Discussion in 'Interactive Brokers' started by Sell 'em, Jul 30, 2009.

  1. I may take a job that would change my status from individual to professional. Beyond a change in some data access fees, how will my IB service change? I have this vague impression from somewhere that IB will send my employer a monthly summary of my trading activity.
    Is that so?

    I ask because, while I have absolutely no problem obeying relevant regulations, firm-specific rules can often be egregious. For example, requiring prior approval for all trades - which can take hours. Also, there may be outright bans on derivatives and some arbitrary restrictions on 'short-term trading.' And I strongly prefer that my investment/trading activity is not a subject of banter at the water-cooler that feeds into workplace politics.

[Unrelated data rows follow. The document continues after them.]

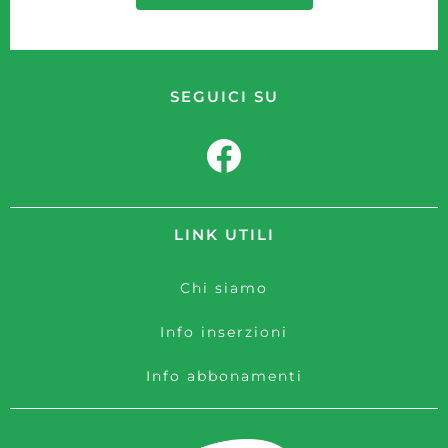
SEGUICI SU
LINK UTILI
Chi siamo
Info inserzioni
Info abbonamenti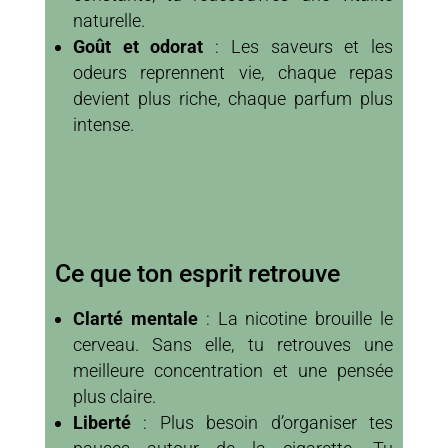
naturelle.
Goût et odorat
: Les saveurs et les
odeurs reprennent vie, chaque repas
devient plus riche, chaque parfum plus
intense.
Ce que ton esprit retrouve
Clarté mentale
: La nicotine brouille le
cerveau. Sans elle, tu retrouves une
meilleure concentration et une pensée
plus claire.
Liberté
: Plus besoin d’organiser tes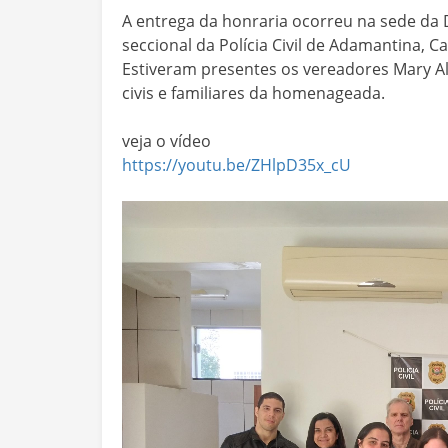
A entrega da honraria ocorreu na sede d
seccional da Polícia Civil de Adamantina, C
Estiveram presentes os vereadores Mary Alve
civis e familiares da homenageada.
veja o vídeo
https://youtu.be/ZHlpD35x_cU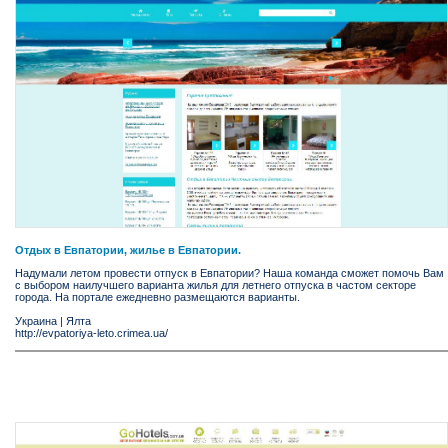
Отдых в Евпатории, жилье в Евпатории.
Надумали летом провести отпуск в Евпатории? Наша команда сможет помочь Вам
с выбором наилучшего варианта жилья для летнего отпуска в частом секторе
города. На портале ежедневно размещаются варианты.
Украина
|
Ялта
http://evpatoriya-leto.crimea.ua/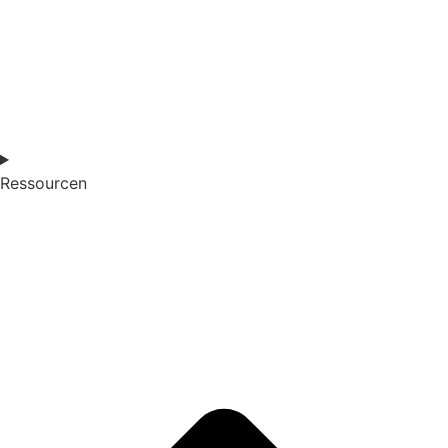
Ressourcen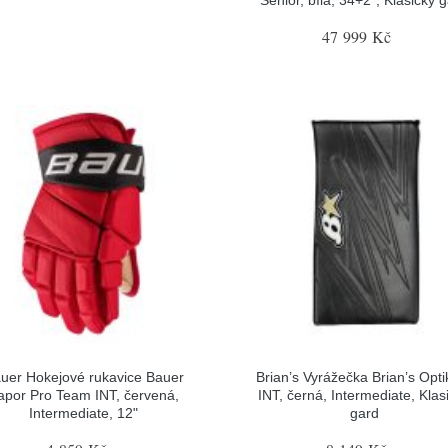
Senior, bílá, 34+2", Klasický 
47 999 Kč
uer Hokejové rukavice Bauer
Brian’s Vyrážečka Brian’s Opti
apor Pro Team INT, červená,
INT, černá, Intermediate, Klas
Intermediate, 12"
gard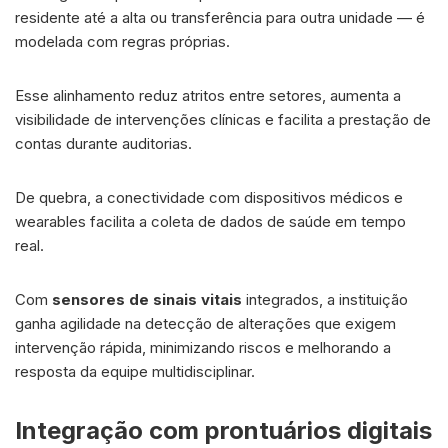
residente até a alta ou transferência para outra unidade — é
modelada com regras próprias.
Esse alinhamento reduz atritos entre setores, aumenta a
visibilidade de intervenções clínicas e facilita a prestação de
contas durante auditorias.
De quebra, a conectividade com dispositivos médicos e
wearables facilita a coleta de dados de saúde em tempo
real.
Com
sensores de sinais vitais
integrados, a instituição
ganha agilidade na detecção de alterações que exigem
intervenção rápida, minimizando riscos e melhorando a
resposta da equipe multidisciplinar.
Integração com prontuários digitais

    Would like to hear from IB customers who also have 'professional status.'

    Also happy to hear from IB.
     
  2. cstfx

    cstfx

    Compliance at your new job has to get copies of your trading statements, whether they look at them or not. Since IB doesn't actually send out any statements, I think the responsibility falls on you to provide the statements.
     
  3. l2tradr

    l2tradr

    I have a pro account. The answer depends on your firm. I happen to trade with the firm I work for so no duplicate statements are sent, but if I had an outside account, then they would be mailed out monthly. Some firms will NOT allow employees that are pros to hold outside accounts. Regardless, IB would need a compliance letter from your compliance dept. to change your account to pro status.

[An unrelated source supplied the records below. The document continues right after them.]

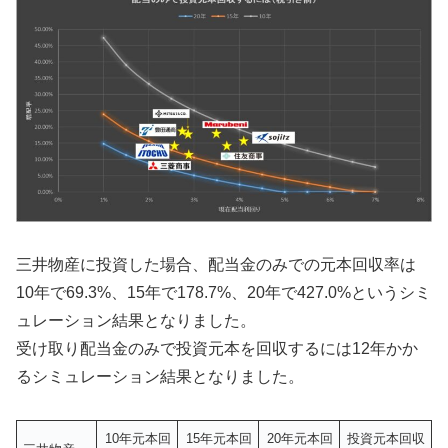
三井物産に投資した場合、配当金のみでの元本回収率は
10年で69.3%、15年で178.7%、20年で427.0%というシミ
ュレーション結果となりました。
受け取り配当金のみで投資元本を回収するには12年かか
るシミュレーション結果となりました。
10年元本回
15年元本回
20年元本回
投資元本回収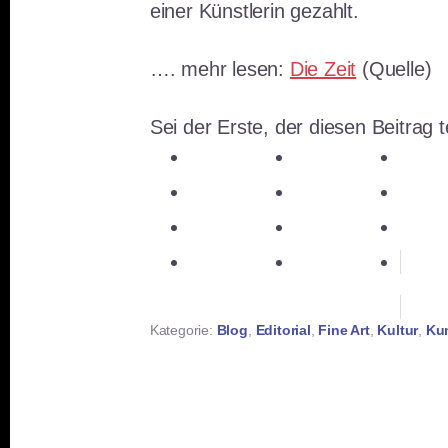
einer Künstlerin gezahlt.
…. mehr lesen:
Die Zeit
(Quelle)
Sei der Erste, der diesen Beitrag te
teilen
teilen
teile
teilen
E-Mail
teile
teilen
teilen
mer
teilen
RSS-feed
Kategorie:
Blog
,
Editorial
,
Fine Art
,
Kultur
,
Ku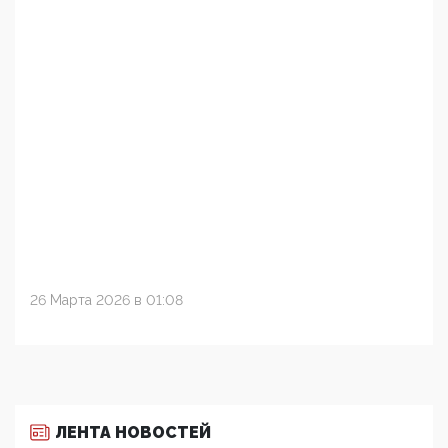
26 Марта 2026 в 01:08
ЛЕНТА НОВОСТЕЙ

    As a pro, you may or may not need to have your trades pre-approved by compliance; this is dependant on how close you are to the desk in regards to information on specific securities etc. Depending on what you trade, you may NOT have to get certain trades approved. For example, I have to have ALL my stock trades approved. The only thing I don't need approval for is ETFs and options on ETFs.

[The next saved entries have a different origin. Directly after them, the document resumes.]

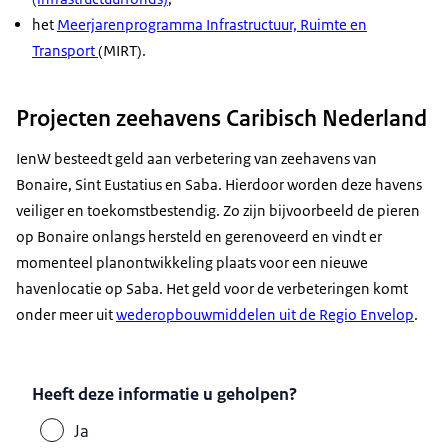
het
Meerjarenprogramma Infrastructuur, Ruimte en
Transport
(MIRT).
Projecten zeehavens Caribisch Nederland
IenW besteedt geld aan verbetering van zeehavens van
Bonaire, Sint Eustatius en Saba. Hierdoor worden deze havens
veiliger en toekomstbestendig. Zo zijn bijvoorbeeld de pieren
op Bonaire onlangs hersteld en gerenoveerd en vindt er
momenteel planontwikkeling plaats voor een nieuwe
havenlocatie op Saba. Het geld voor de verbeteringen komt
onder meer uit
wederopbouwmiddelen uit de Regio Envelop
.
Heeft deze informatie u geholpen?
Ja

    Also, some firms have minimum holding periods if you purchase certain securities that the firm covers, typically in the 30 day range, and sometimes you can't trade certain securities at all during certain periods (again, your compliance dept. would let you know).

    Anyways, hope that helps, all questions should be directed to your compliance dept for full details. If I can give you one piece of advice, DO NOT LIE about having outside accounts (and keeping them in a non-pro status). You will get fired.
     
  4. Thanks ... I'm looking at some roles in sell-side fundamental research so there are obvious restrictions on individual equities.

    But, if we get a 'double-dip' or an earthquake topples downtown Tokyo, for example, I would want to actively manage a position in broad index futures and options-on-futures. I would like to go to compliance and say 'I will manage a long position in the Nikkei200 over the next 3 months.' Generally speaking, the sell-side compliance agreements tend to be a bit extreme and might be a hinderance. It could weigh on where I ultimately decide to go. For instance, I'd expect buy-side is much less restricted. Maybe I should talk to a firm's compliance before I accept an offer.
     

  5. You are out of line, and I've asked that your posts be removed from this thread.